In nearly 15 years at the University of Tennessee, Knoxville, Title IX Coordinator Ashley Blamey has shown up to work every day with a sense of purpose, knowing she is a part of something bigger than herself.

Blamey’s commitment to making people’s time and experiences at UT better is being recognized with the highest honor available to a staff member: the Volunteer Spirit Award, given annually to those who have gone above and beyond the expectations of their professional role to act with courage and give of themselves in extraordinary ways.

“It is a privilege,” said Blamey, who was surprised in her office by Chancellor Donde Plowman and some of the 11 members of the campus community who had nominated her for the award. “I have often done the work behind the scenes. I enjoy that, but it’s an incredible feeling to have your work recognized and to know your colleagues took the time to nominate you.”

In the four years since being named coordinator after the Office of Title IX was established in August 2017, Blamey has worked with her team to develop UT’s Title IX work into a comprehensive mission.

“Ashley has worked tirelessly to advance UT as a leader in the prevention, response, and compliance arenas of Title IX,” said Amanda Samsel, director of student conduct and community standards. “She took a program that barely existed and turned it into a robust national model for others to follow. She used her voice to empower those who felt they did not have one. She fought to establish an equitable, thoughtful, and caring process for all students, regardless of the role in an alleged incident.”


Blamey’s time at UT is marked by innovation and firsts. Her first role, in 2008, was as the university’s inaugural case manager. She established the university’s 974-HELP resource, chaired the campus case management and threat assessment teams, and was honored nationally as the first president of the Higher Education Case Management Association, which serves as the leader in campus behavior response teams.

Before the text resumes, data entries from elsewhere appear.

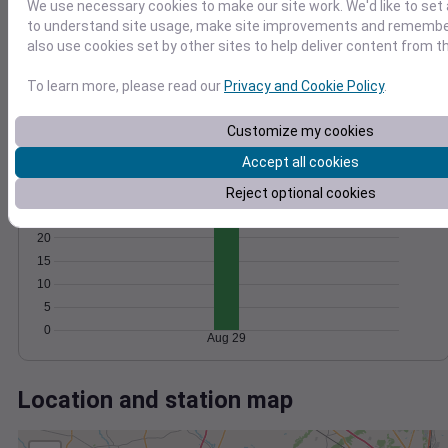
Wind
Gust
Pressure
We use necessary cookies to make our site work. We'd like to set 
to understand site usage, make site improvements and remember
15
1024
also use cookies set by other sites to help deliver content from th
1022
10
1020
To learn more, please read our
Privacy and Cookie Policy
.
5
1018
Customize my cookies
1016
0
Aug 29
Accept all cookies
Degree Days
Accumulated Degree Days
Reject optional cookies
25
20
15
10
5
0
Aug 29
Location and station map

Blamey was later named the first director of the university’s Center for Health Education and Wellness. During her time there, she and her team established the “Vols Help Vols” mission and VOLS 2 VOLS Peer Health Educators program. Under her leadership, UT was awarded a $300,000 grant from the US Department of Justice to develop best practices related to sexual assault, domestic violence, dating violence, and stalking.

In 2014, Blamey became the first graduate of the UT College of Social Work’s doctoral program. She also has a bachelor’s degree in special education from East Tennessee State University and a master’s in social work from UT.

The driving force of everything Blamey and her team in the Office of Title IX do is finding ways to reduce harm. They remind themselves every day that they work for students, the families who sacrifice for access to education, and the opportunity to prepare students for the next stage of their lives.

“To be a Volunteer means working with others towards a greater good,” Blamey said. “It’s putting others before yourself and building a community where you want to learn and work.”

While other universities purchase Title IX training packages for their campuses, Blamey and her team produce their own, which they update every year. In response to the chancellor’s call to expand the culture of “Vols Help Vols,” they developed the homegrown Vols A.C.T. training, encompassing three critical steps for being an active bystander: acknowledging the situation, considering options, and taking action.

Beyond campus, Blamey is involved with the Safe Bar initiative to train local bars and restaurants in bystander intervention to help prevent alcohol-related cases of sexual assault. She is a member of the Knox County sexual assault response and domestic abuse death review teams and the Family Justice Center’s coordinated community response team.

Her background in social work may be what most distinguishes her approach to Title IX work. “I’m looking at every issue from the context of the individual and the community,” she said. “It’s been true to every job I’ve worked at UT.”